En raison du retard pris sur le vote de la loi électorale (votée seulement en janvier 2017 alors qu’elle était dans les tuyaux depuis 2015), la tenue des élections pour 2017 était devenue aléatoire. Mais comme l’a expliqué l’ISIE, il fallait qu'elles aient lieu avant la fin de l’année afin de permettre un écart d’au moins deux ans avant les prochaines élections législatives et présidentielles de 2019.
« Nous ne pouvions pas fixer les élections à mars 2018 comme certains le préconisaient, car l’électeur n’aurait pas eu le temps de revoir ses choix politiques, ni d’avoir assez de recul pour chaque élection qui arriverait au coup par coup », précise Chafik Sarsar.

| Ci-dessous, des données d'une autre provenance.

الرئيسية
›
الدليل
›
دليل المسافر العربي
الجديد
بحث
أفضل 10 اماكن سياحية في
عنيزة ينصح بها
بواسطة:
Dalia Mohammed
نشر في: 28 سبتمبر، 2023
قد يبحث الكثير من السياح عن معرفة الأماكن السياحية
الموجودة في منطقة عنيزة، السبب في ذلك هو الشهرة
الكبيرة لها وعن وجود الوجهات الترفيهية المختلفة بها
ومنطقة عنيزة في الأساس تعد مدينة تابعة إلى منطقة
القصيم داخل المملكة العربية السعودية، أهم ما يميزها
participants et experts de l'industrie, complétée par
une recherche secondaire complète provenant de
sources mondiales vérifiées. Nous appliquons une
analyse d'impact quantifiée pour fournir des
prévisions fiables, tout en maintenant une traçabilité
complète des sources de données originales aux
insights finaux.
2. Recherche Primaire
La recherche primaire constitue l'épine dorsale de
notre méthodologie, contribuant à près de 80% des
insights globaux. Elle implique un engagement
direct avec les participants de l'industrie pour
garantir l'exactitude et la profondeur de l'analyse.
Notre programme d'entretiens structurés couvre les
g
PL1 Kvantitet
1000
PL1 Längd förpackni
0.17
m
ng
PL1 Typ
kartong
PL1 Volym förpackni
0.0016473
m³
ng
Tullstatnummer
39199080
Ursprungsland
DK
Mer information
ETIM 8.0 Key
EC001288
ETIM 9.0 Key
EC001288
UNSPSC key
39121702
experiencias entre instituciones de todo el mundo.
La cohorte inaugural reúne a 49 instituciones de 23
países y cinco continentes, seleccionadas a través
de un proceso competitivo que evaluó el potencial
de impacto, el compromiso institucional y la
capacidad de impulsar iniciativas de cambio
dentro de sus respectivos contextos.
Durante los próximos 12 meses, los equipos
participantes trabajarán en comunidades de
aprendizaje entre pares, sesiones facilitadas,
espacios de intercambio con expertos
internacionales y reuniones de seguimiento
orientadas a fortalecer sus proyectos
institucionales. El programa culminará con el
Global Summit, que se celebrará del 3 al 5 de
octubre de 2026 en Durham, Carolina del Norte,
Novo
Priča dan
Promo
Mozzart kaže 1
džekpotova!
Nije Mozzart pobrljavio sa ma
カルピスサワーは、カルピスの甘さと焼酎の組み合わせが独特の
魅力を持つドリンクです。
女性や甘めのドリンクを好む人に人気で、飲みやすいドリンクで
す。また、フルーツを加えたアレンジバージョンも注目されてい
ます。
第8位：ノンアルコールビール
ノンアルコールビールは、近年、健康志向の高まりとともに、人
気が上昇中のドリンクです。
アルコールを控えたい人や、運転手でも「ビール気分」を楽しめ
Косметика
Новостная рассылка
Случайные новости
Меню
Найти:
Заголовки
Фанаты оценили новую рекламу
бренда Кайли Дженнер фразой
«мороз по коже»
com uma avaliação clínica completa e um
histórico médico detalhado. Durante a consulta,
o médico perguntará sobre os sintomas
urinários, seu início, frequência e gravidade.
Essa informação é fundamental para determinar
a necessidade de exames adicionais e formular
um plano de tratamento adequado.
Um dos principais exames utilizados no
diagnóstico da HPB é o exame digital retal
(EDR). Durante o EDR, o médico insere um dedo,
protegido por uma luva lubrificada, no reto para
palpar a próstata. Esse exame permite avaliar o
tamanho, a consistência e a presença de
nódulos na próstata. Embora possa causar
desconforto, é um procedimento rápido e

Une des polémiques concernant le vote de la loi électorale portait sur le fait de donner ou non le droit de vote aux forces de l’ordre et aux militaires, l’article avait finalement été adopté.
Un code des collectivités locales à adopter pendant l’été
Ces premières élections municipales depuis la révolution, qui concernent près de 350 municipalités, devront aussi amorcer les premières politiques de décentralisation dans le pays, comme l’a affirmé le Premier ministre Youssef Chahed dans une allocution le 14 mars au moment où l’ISIE parlait encore d’élections pour le mois de novembre.
« Ne pas voter le code des collectivités avant les élections, ce serait nous condamner à rester dans un système défaillant »
-Chaima Bouhlel, président de l’ONG Al Bawsala
« Les élections ne sauront se tenir sans l’autre date butoir d’août 2016, à laquelle sera voté le code des collectivités locales », explique à MEE Manel Lahrabi, responsable du suivi et de l’évaluation des projets dans l’ONG Mourakiboun, qui a observé les deux processus électoraux et fait des recommandations pour que les municipales se tiennent en mars 2018.
Le nouveau code sur les collectivités locales devrait notamment garantir un autonomie financière et administrative des collectivités.
« Si on ne vote pas ce nouveau code avant les élections municipales alors c’est comme si on élisait une assemblée sans Constitution. Le code des collectivités régit les municipalités et les dote de responsabilités. Ne pas le voter avant les élections, ce serait nous condamner à rester dans un système défaillant », ajoute Chaima Bouhlel.
Les municipalités sont actuellement dirigées par des « délégations spéciales » qui sont aussi représentées dans les délégations (circonscription intermédiaire entre le gouvernorat et la municipalité, une délégation pouvant comprendre plusieurs municipalités), d’où une « confusion des rôles », selon Chaima Bouhlel, « qui illustre un manque de gouvernance critique ».
« Les municipalités ne sont pas là juste pour collecter les poubelles comme on peut l’entendre souvent ! Elles ont des budgets, elles sont en charge du développement, de l’infrastructure, leur rôle est très important », conclut-elle.
Des Tunisiens à sensibiliser pour qu’ils s’inscrivent sur les listes
L’autre enjeu de ces élections reste l’inscription des électeurs sur les listes électorales, comme le souligne Chafik Sarsar. Seuls 5,4 millions de Tunisiens sont inscrits sur les quelque huit millions que compte le corps électoral. Les jeunes et les femmes représentent les deux catégories de population votant le moins.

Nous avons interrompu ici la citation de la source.